Sue Rusche (now retired) co-founded and served as president and CEO of National Families in Action (NFIA). NFIA helped lead the original national parent movement credited with reducing past-month illicit drug use by two-thirds among adolescents and young adults between 1979 and 1992. In the 80s, Ms. Rusche also wrote a twice-weekly column on drug use and addiction that was syndicated by King Features to more than 100 newspapers nationwide.
NFIA and Wake Forest University School of Medicine created the Addiction Studies Program which ran from 1999 through 2014. Funded by the National Institute on Drug Abuse, the program conducted workshops for those who shape public opinion (journalists) and public policy (state executives and legislators) to provide an understanding of the science that underlies addiction, prevention, and treatment.
NFIA obtained a $5 million grant in 2003 to create the Parent Corps and implement a pilot program of it. The Parent Corps recruited, trained, and paid salaries and benefits to two Parent Leaders in their child’s school to mobilize other parents into drug prevention. The pilot program ran for four years at 19 schools in 9 states, recruited 8,000 parents into the Parent Corps and, when the kids asked, “What about us?” created the Youth Corps and recruited 6,000 students into it. Results: attendance, grades, and positive communications from parents increased; discipline problems and school drop-outs decreased.
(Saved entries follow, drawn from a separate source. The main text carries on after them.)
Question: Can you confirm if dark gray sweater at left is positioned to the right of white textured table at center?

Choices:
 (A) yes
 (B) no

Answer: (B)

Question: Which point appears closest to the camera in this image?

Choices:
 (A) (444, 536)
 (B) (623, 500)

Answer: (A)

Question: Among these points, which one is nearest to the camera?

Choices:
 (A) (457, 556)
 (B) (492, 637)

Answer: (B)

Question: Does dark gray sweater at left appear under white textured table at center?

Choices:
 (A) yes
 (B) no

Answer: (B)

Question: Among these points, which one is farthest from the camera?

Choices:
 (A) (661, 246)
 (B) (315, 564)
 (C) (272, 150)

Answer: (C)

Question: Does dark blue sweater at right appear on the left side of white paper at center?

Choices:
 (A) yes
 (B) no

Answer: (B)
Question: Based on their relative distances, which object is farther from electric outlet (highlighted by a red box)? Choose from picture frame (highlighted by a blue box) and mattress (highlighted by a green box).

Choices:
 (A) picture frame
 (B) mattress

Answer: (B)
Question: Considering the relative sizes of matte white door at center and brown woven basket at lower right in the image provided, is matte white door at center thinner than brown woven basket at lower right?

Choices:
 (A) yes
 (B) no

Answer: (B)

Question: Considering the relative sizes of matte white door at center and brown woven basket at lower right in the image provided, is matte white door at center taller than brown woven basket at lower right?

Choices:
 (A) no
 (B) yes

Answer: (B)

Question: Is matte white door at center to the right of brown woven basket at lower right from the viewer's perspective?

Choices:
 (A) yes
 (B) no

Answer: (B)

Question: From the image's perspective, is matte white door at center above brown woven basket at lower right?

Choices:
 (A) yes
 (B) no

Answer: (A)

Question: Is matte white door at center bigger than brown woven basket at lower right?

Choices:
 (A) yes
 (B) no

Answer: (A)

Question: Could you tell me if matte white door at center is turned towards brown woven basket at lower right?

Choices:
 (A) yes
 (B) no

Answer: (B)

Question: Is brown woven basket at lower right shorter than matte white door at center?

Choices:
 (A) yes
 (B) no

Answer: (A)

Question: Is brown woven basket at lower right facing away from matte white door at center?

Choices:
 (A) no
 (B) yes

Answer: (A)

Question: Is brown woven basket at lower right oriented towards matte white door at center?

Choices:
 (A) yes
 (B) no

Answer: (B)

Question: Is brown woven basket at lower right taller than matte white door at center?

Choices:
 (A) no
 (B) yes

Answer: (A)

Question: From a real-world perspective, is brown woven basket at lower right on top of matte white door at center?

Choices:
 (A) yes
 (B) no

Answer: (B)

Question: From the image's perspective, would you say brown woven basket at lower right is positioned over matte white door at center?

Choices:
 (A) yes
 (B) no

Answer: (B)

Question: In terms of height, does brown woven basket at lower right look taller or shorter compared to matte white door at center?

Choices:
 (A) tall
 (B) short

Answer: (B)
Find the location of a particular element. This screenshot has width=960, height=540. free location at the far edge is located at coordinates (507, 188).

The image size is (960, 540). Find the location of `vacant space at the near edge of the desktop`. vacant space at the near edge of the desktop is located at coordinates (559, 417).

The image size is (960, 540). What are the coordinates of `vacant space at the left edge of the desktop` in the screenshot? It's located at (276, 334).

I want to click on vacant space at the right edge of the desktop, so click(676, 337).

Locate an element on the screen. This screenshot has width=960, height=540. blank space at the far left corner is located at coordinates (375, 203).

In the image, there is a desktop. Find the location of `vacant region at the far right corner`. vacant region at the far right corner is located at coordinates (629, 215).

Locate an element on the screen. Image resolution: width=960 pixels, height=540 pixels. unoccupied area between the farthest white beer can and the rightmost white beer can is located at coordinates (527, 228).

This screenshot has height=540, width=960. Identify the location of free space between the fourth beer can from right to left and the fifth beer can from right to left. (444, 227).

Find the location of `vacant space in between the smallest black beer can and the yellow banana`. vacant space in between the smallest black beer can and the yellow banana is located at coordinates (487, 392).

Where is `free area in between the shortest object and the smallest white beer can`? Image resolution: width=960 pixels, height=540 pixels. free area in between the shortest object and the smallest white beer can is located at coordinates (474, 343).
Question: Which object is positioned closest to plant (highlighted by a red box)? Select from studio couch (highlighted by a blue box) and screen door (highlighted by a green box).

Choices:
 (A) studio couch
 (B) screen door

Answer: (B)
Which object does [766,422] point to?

NFIA has tracked the drug prevention and drug legalization movement since its founding in 1977. Our But What about the Children? Campaign developed 12 provisions that any law legalizing marijuana should include to prevent a commercial marijuana industry from targeting underage children, like the tobacco and alcohol industries do.
In May 2013, NFIA hosted a workshop, keynoted by former President Jimmy Carter, for leaders from Colorado and Washington to help them devise regulations to protect kids from a legal, commercial marijuana industry. The workshop resulted in the creation of The Marijuana Report.Org, a website that tracks the marijuana story unfolding across the nation. Ms. Rusche wrote The Marijuana Report e-newsletter weekly between 2014 and 2022, which went to 15,000 subscribers.
In 2018, NFIA formed a Science Advisory Board on which sit world-renowned scientists in the addiction field. NFIA recorded podcasts with each scientist in a series called “What Should I Know about Marijuana?” Thousands have been downloaded since their release in 2019-2020.
NFIA will come to a formal close January 31, 2023, at which time our Drug Information Collection spanning 45 years and covering the parent movement, the prevention movement, and the drug legalization movement, which drove both, will be moved to the University of California, San Francisco Library Archive and Special Collections where it will be digitized and made available to the public. UCSF holds the tobacco industry and tobacco control documents and is collecting the documents from the opioid trials currently taking place in courtrooms across the country.
Mr. Rusche is the author with David Friedman of False Messengers: How Addictive Drugs Change the Brain (1999). She is currently writing a book titled Biological Capture: How Companies that Make Addictive Drugs Get Us to Keep Buying Them.